-- WHAT TO DO --
Restate each line below word for word, skipping every picture.

-- DATA UNDER STUDY --
_____

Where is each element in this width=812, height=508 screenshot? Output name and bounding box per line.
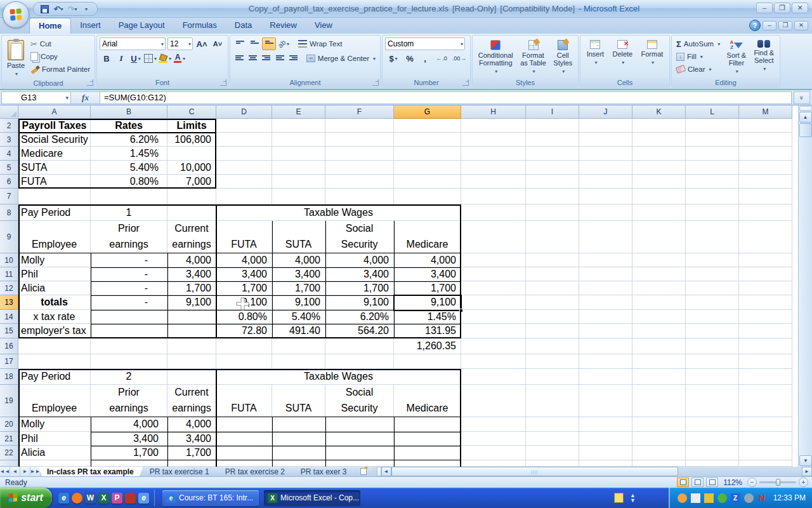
merge-center-button[interactable]: Merge & Center (304, 52, 377, 65)
cell-I8[interactable] (526, 204, 579, 221)
collapse-arrows-icon[interactable]: ▲▼ (630, 493, 636, 503)
cell-L12[interactable] (686, 281, 739, 295)
cell-K9[interactable] (632, 221, 686, 253)
cell-K7[interactable] (632, 189, 686, 204)
save-button[interactable] (39, 3, 50, 15)
borders-button[interactable] (143, 52, 157, 65)
cell-F16[interactable] (325, 338, 394, 354)
cut-button[interactable]: ✂Cut (29, 37, 92, 50)
cell-A7[interactable] (18, 189, 91, 204)
row-header-11[interactable]: 11 (0, 267, 18, 281)
column-header-J[interactable]: J (579, 105, 632, 119)
vertical-scroll-thumb[interactable] (799, 123, 812, 137)
cell-H14[interactable] (461, 310, 526, 324)
cell-A16[interactable] (18, 338, 91, 354)
sort-filter-button[interactable]: AZ Sort & Filter (723, 37, 749, 77)
cell-I13[interactable] (526, 295, 579, 310)
cell-L16[interactable] (686, 338, 739, 354)
cell-G17[interactable] (394, 354, 461, 369)
cell-L9[interactable] (686, 221, 739, 253)
cell-J7[interactable] (579, 189, 632, 204)
format-as-table-button[interactable]: Format as Table (518, 37, 548, 77)
cell-B16[interactable] (91, 338, 167, 354)
cell-D4[interactable] (216, 147, 272, 161)
cell-K17[interactable] (632, 354, 686, 369)
row-header-5[interactable]: 5 (0, 161, 18, 175)
word-icon[interactable]: W (85, 493, 96, 504)
cell-H19[interactable] (461, 385, 526, 417)
cell-F2[interactable] (325, 119, 394, 133)
delete-cells-button[interactable]: Delete (610, 37, 634, 77)
column-header-M[interactable]: M (739, 105, 792, 119)
messenger-tray-icon[interactable] (678, 493, 687, 503)
cell-G3[interactable] (394, 133, 461, 147)
cell-M2[interactable] (739, 119, 792, 133)
bold-button[interactable]: B (100, 52, 114, 65)
cell-D6[interactable] (216, 175, 272, 189)
bottom-align-button[interactable] (262, 37, 276, 50)
row-header-22[interactable]: 22 (0, 446, 18, 460)
cell-L14[interactable] (686, 310, 739, 324)
cell-G5[interactable] (394, 161, 461, 175)
cell-H16[interactable] (461, 338, 526, 354)
column-header-I[interactable]: I (526, 105, 579, 119)
cell-J18[interactable] (579, 369, 632, 385)
font-family-combo[interactable]: Arial (100, 37, 166, 50)
cell-M7[interactable] (739, 189, 792, 204)
customize-qat-button[interactable]: ▾ (81, 3, 92, 15)
row-header-15[interactable]: 15 (0, 324, 18, 338)
row-header-16[interactable]: 16 (0, 338, 18, 354)
cell-K20[interactable] (632, 417, 686, 432)
increase-indent-button[interactable] (287, 52, 299, 65)
cell-H6[interactable] (461, 175, 526, 189)
format-painter-button[interactable]: Format Painter (29, 63, 92, 76)
cell-I19[interactable] (526, 385, 579, 417)
cell-I3[interactable] (526, 133, 579, 147)
firefox-icon[interactable] (72, 493, 82, 504)
cell-F4[interactable] (325, 147, 394, 161)
cell-D3[interactable] (216, 133, 272, 147)
cell-H2[interactable] (461, 119, 526, 133)
close-button[interactable]: ✕ (792, 3, 808, 13)
cell-L8[interactable] (686, 204, 739, 221)
comma-style-button[interactable]: , (418, 52, 432, 65)
cell-H15[interactable] (461, 324, 526, 338)
cell-L17[interactable] (686, 354, 739, 369)
cell-M10[interactable] (739, 253, 792, 267)
cell-L3[interactable] (686, 133, 739, 147)
app-icon-red[interactable] (125, 493, 136, 504)
cell-K15[interactable] (632, 324, 686, 338)
column-header-D[interactable]: D (216, 105, 272, 119)
sheet-tab-pr-tax-exercise-1[interactable]: PR tax exercise 1 (141, 467, 219, 476)
orientation-button[interactable]: ab (277, 37, 291, 50)
cell-I18[interactable] (526, 369, 579, 385)
cell-L6[interactable] (686, 175, 739, 189)
cell-L13[interactable] (686, 295, 739, 310)
cell-J2[interactable] (579, 119, 632, 133)
insert-function-button[interactable]: fx (71, 91, 100, 104)
cell-H11[interactable] (461, 267, 526, 281)
cell-K10[interactable] (632, 253, 686, 267)
cell-J22[interactable] (579, 446, 632, 460)
horizontal-split-handle[interactable] (377, 467, 381, 476)
cell-K12[interactable] (632, 281, 686, 295)
row-header-4[interactable]: 4 (0, 147, 18, 161)
cell-J20[interactable] (579, 417, 632, 432)
horizontal-scrollbar[interactable]: ◄ |||| ► (377, 467, 812, 476)
cell-K4[interactable] (632, 147, 686, 161)
row-header-9[interactable]: 9 (0, 221, 18, 253)
cell-D16[interactable] (216, 338, 272, 354)
select-all-corner[interactable] (0, 105, 18, 119)
cell-E17[interactable] (272, 354, 325, 369)
cell-D2[interactable] (216, 119, 272, 133)
minimize-button[interactable]: – (756, 3, 773, 13)
number-dialog-launcher-icon[interactable] (462, 79, 469, 86)
cell-L7[interactable] (686, 189, 739, 204)
align-right-button[interactable] (260, 52, 273, 65)
row-header-14[interactable]: 14 (0, 310, 18, 324)
cell-M14[interactable] (739, 310, 792, 324)
cell-L11[interactable] (686, 267, 739, 281)
row-header-18[interactable]: 18 (0, 369, 18, 385)
cell-L19[interactable] (686, 385, 739, 417)
cell-I4[interactable] (526, 147, 579, 161)
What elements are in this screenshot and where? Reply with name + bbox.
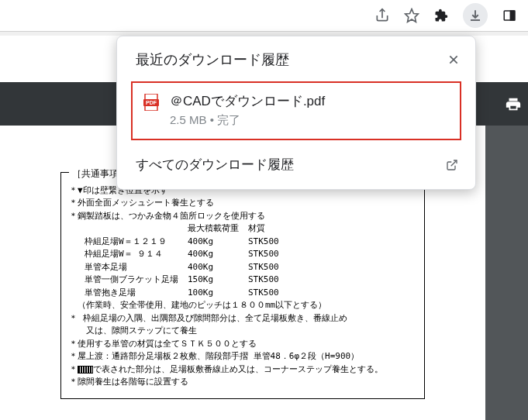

_____

-- OUTPUT FOR THIS EXERCISE --
Where is each element in this width=812, height=508 screenshot? Output name and bounding box per line.
merge-center-button[interactable]: Merge & Center (304, 52, 377, 65)
cell-I8[interactable] (526, 204, 579, 221)
collapse-arrows-icon[interactable]: ▲▼ (630, 493, 636, 503)
cell-L12[interactable] (686, 281, 739, 295)
cell-K9[interactable] (632, 221, 686, 253)
cell-K7[interactable] (632, 189, 686, 204)
save-button[interactable] (39, 3, 50, 15)
borders-button[interactable] (143, 52, 157, 65)
cell-F16[interactable] (325, 338, 394, 354)
cut-button[interactable]: ✂Cut (29, 37, 92, 50)
cell-A7[interactable] (18, 189, 91, 204)
row-header-11[interactable]: 11 (0, 267, 18, 281)
column-header-J[interactable]: J (579, 105, 632, 119)
vertical-scroll-thumb[interactable] (799, 123, 812, 137)
cell-H14[interactable] (461, 310, 526, 324)
cell-A16[interactable] (18, 338, 91, 354)
sort-filter-button[interactable]: AZ Sort & Filter (723, 37, 749, 77)
cell-I13[interactable] (526, 295, 579, 310)
cell-L16[interactable] (686, 338, 739, 354)
cell-G17[interactable] (394, 354, 461, 369)
cell-L9[interactable] (686, 221, 739, 253)
cell-J7[interactable] (579, 189, 632, 204)
format-as-table-button[interactable]: Format as Table (518, 37, 548, 77)
cell-B16[interactable] (91, 338, 167, 354)
cell-D4[interactable] (216, 147, 272, 161)
cell-K17[interactable] (632, 354, 686, 369)
row-header-5[interactable]: 5 (0, 161, 18, 175)
word-icon[interactable]: W (85, 493, 96, 504)
cell-H19[interactable] (461, 385, 526, 417)
cell-F2[interactable] (325, 119, 394, 133)
delete-cells-button[interactable]: Delete (610, 37, 634, 77)
column-header-M[interactable]: M (739, 105, 792, 119)
messenger-tray-icon[interactable] (678, 493, 687, 503)
cell-G3[interactable] (394, 133, 461, 147)
cell-M2[interactable] (739, 119, 792, 133)
bold-button[interactable]: B (100, 52, 114, 65)
cell-D6[interactable] (216, 175, 272, 189)
bottom-align-button[interactable] (262, 37, 276, 50)
row-header-22[interactable]: 22 (0, 446, 18, 460)
cell-L14[interactable] (686, 310, 739, 324)
cell-G5[interactable] (394, 161, 461, 175)
cell-H16[interactable] (461, 338, 526, 354)
column-header-I[interactable]: I (526, 105, 579, 119)
cell-J18[interactable] (579, 369, 632, 385)
font-family-combo[interactable]: Arial (100, 37, 166, 50)
cell-M7[interactable] (739, 189, 792, 204)
customize-qat-button[interactable]: ▾ (81, 3, 92, 15)
row-header-15[interactable]: 15 (0, 324, 18, 338)
row-header-16[interactable]: 16 (0, 338, 18, 354)
cell-K20[interactable] (632, 417, 686, 432)
increase-indent-button[interactable] (287, 52, 299, 65)
cell-H6[interactable] (461, 175, 526, 189)
format-painter-button[interactable]: Format Painter (29, 63, 92, 76)
cell-I19[interactable] (526, 385, 579, 417)
cell-I3[interactable] (526, 133, 579, 147)
firefox-icon[interactable] (72, 493, 82, 504)
cell-F4[interactable] (325, 147, 394, 161)
cell-D3[interactable] (216, 133, 272, 147)
cell-H2[interactable] (461, 119, 526, 133)
close-button[interactable]: ✕ (792, 3, 808, 13)
cell-L8[interactable] (686, 204, 739, 221)
comma-style-button[interactable]: , (418, 52, 432, 65)
cell-H15[interactable] (461, 324, 526, 338)
cell-L17[interactable] (686, 354, 739, 369)
cell-M10[interactable] (739, 253, 792, 267)
cell-L3[interactable] (686, 133, 739, 147)
app-icon-red[interactable] (125, 493, 136, 504)
cell-K15[interactable] (632, 324, 686, 338)
column-header-D[interactable]: D (216, 105, 272, 119)
sheet-tab-pr-tax-exercise-1[interactable]: PR tax exercise 1 (141, 467, 219, 476)
orientation-button[interactable]: ab (277, 37, 291, 50)
cell-I18[interactable] (526, 369, 579, 385)
cell-L6[interactable] (686, 175, 739, 189)
cell-L13[interactable] (686, 295, 739, 310)
cell-J2[interactable] (579, 119, 632, 133)
insert-function-button[interactable]: fx (71, 91, 100, 104)
cell-H11[interactable] (461, 267, 526, 281)
cell-K10[interactable] (632, 253, 686, 267)
cell-J22[interactable] (579, 446, 632, 460)
horizontal-split-handle[interactable] (377, 467, 381, 476)
cell-K12[interactable] (632, 281, 686, 295)
row-header-4[interactable]: 4 (0, 147, 18, 161)
cell-J20[interactable] (579, 417, 632, 432)
horizontal-scrollbar[interactable]: ◄ |||| ► (377, 467, 812, 476)
cell-K4[interactable] (632, 147, 686, 161)
row-header-9[interactable]: 9 (0, 221, 18, 253)
cell-D16[interactable] (216, 338, 272, 354)
select-all-corner[interactable] (0, 105, 18, 119)
cell-E17[interactable] (272, 354, 325, 369)
cell-D2[interactable] (216, 119, 272, 133)
minimize-button[interactable]: – (756, 3, 773, 13)
number-dialog-launcher-icon[interactable] (462, 79, 469, 86)
cell-L7[interactable] (686, 189, 739, 204)
align-right-button[interactable] (260, 52, 273, 65)
row-header-14[interactable]: 14 (0, 310, 18, 324)
cell-M14[interactable] (739, 310, 792, 324)
cell-L11[interactable] (686, 267, 739, 281)
row-header-18[interactable]: 18 (0, 369, 18, 385)
cell-L19[interactable] (686, 385, 739, 417)
cell-I4[interactable] (526, 147, 579, 161)
What elements are in this screenshot and where? Reply with name + bbox.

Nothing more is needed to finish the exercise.